ABOUT THIS TASK
Begin at the first line of the records below and, please, give each line again exactly until the line with "Moving Man offers" is included.

MATERIAL TO PROCESS
╔══
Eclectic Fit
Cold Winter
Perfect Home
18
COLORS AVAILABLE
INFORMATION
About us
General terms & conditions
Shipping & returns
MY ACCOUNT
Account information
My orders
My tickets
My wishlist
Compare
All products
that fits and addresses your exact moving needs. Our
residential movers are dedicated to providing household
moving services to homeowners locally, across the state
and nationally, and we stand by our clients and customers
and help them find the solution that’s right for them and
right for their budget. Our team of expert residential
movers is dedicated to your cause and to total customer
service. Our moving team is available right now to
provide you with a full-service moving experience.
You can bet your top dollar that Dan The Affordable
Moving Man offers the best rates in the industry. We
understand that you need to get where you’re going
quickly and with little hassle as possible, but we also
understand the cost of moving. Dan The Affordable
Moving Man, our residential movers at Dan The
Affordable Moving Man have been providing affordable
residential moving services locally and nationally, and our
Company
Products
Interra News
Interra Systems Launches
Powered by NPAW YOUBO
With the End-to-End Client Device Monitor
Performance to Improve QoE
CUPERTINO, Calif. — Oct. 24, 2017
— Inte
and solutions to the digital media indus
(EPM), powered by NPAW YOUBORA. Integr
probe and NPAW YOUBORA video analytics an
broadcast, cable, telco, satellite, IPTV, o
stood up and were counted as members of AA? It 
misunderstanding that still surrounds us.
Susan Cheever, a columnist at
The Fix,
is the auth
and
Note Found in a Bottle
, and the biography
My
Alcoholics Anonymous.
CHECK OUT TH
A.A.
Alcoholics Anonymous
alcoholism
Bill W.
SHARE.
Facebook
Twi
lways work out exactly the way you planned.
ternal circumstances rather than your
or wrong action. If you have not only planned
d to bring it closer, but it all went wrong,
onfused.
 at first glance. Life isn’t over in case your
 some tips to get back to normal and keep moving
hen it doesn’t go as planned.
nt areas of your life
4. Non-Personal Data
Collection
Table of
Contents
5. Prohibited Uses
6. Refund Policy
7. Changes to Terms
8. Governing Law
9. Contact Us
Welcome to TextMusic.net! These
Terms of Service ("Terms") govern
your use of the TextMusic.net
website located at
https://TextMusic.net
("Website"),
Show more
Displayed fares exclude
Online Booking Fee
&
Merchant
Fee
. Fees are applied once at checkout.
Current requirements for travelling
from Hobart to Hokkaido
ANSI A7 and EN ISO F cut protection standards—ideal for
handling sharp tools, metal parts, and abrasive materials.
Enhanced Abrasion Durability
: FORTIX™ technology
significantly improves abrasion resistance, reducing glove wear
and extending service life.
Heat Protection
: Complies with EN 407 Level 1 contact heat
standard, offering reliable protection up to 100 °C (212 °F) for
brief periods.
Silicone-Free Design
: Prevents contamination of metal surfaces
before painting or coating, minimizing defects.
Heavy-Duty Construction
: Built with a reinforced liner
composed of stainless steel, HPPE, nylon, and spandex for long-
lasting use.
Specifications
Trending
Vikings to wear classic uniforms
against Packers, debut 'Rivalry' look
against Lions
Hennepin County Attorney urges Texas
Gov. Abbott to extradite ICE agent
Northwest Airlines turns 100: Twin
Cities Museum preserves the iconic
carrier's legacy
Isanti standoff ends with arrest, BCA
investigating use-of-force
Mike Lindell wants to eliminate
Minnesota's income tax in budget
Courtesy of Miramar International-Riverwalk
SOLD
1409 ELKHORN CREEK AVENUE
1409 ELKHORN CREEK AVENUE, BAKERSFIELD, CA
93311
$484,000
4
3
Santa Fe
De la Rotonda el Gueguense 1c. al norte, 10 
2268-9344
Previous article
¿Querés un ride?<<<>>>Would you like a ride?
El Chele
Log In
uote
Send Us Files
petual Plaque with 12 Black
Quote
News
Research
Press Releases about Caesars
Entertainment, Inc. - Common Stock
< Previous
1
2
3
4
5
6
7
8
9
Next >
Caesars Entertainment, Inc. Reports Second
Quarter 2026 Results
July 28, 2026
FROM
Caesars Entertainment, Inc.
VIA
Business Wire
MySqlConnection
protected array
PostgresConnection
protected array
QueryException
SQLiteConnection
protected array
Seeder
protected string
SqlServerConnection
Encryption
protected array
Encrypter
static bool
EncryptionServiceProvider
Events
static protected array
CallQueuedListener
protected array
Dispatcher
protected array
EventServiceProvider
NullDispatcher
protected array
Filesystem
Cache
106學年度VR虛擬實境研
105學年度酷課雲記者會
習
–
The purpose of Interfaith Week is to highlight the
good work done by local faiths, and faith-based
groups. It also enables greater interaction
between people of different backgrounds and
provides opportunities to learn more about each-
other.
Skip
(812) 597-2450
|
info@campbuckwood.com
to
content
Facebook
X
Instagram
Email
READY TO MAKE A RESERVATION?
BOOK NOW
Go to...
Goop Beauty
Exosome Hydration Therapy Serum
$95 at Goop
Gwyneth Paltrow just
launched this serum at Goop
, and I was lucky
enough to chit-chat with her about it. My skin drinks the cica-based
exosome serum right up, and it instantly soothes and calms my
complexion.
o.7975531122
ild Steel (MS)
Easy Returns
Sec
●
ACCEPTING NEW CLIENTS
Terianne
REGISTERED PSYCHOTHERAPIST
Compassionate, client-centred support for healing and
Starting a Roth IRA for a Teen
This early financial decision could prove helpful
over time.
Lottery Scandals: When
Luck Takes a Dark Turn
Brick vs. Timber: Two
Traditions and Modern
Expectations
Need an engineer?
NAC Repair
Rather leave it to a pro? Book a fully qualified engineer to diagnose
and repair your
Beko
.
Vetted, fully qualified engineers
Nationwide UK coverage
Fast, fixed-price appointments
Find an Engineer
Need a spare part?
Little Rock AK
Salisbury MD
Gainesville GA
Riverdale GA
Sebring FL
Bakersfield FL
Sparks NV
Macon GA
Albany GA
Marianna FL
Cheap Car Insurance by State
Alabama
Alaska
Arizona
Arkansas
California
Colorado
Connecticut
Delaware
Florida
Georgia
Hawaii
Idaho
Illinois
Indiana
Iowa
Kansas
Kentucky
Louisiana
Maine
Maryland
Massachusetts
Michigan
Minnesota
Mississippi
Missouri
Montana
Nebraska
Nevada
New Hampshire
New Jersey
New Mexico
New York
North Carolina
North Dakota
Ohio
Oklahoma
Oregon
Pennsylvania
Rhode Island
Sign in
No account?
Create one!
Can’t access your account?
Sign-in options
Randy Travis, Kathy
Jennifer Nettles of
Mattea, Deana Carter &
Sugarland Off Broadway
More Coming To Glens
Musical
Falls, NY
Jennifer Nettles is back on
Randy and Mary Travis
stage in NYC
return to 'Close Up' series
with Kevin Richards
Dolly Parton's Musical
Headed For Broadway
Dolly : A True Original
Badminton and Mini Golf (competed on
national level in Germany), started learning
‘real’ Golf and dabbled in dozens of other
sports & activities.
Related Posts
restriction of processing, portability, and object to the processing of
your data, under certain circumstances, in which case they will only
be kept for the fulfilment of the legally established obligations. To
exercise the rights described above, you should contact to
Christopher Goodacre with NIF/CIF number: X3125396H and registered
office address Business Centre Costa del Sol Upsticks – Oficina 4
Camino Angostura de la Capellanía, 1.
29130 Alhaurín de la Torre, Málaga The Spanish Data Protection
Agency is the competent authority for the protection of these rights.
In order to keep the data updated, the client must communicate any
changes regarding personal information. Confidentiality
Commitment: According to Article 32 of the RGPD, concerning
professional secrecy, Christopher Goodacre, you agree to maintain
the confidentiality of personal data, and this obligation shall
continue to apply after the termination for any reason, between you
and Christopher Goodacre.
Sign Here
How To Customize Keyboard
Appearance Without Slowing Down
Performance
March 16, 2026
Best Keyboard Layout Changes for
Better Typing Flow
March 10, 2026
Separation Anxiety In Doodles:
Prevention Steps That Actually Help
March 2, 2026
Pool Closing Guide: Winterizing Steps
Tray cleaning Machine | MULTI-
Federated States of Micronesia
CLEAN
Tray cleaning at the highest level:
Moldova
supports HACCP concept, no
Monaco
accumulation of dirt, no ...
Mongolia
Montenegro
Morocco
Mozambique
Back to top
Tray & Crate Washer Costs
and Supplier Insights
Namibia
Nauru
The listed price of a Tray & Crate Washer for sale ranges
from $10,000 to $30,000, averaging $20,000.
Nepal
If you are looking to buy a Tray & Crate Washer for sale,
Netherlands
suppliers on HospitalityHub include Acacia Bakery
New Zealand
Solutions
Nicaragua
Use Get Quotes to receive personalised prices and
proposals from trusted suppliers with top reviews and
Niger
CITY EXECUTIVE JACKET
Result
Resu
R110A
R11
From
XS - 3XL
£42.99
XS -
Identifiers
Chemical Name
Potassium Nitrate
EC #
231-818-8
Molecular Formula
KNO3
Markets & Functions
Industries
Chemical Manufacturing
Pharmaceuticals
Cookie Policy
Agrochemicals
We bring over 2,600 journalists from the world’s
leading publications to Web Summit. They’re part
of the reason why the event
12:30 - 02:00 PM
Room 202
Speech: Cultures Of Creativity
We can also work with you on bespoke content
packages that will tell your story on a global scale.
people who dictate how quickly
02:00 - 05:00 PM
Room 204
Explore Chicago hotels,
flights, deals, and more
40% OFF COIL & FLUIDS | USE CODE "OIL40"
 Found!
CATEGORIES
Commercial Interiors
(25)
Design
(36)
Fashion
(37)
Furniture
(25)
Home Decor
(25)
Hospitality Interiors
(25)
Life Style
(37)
╚══
WRITTEN RESPONSE
Eclectic Fit
Cold Winter
Perfect Home
18
COLORS AVAILABLE
INFORMATION
About us
General terms & conditions
Shipping & returns
MY ACCOUNT
Account information
My orders
My tickets
My wishlist
Compare
All products
that fits and addresses your exact moving needs. Our
residential movers are dedicated to providing household
moving services to homeowners locally, across the state
and nationally, and we stand by our clients and customers
and help them find the solution that’s right for them and
right for their budget. Our team of expert residential
movers is dedicated to your cause and to total customer
service. Our moving team is available right now to
provide you with a full-service moving experience.
You can bet your top dollar that Dan The Affordable
Moving Man offers the best rates in the industry. We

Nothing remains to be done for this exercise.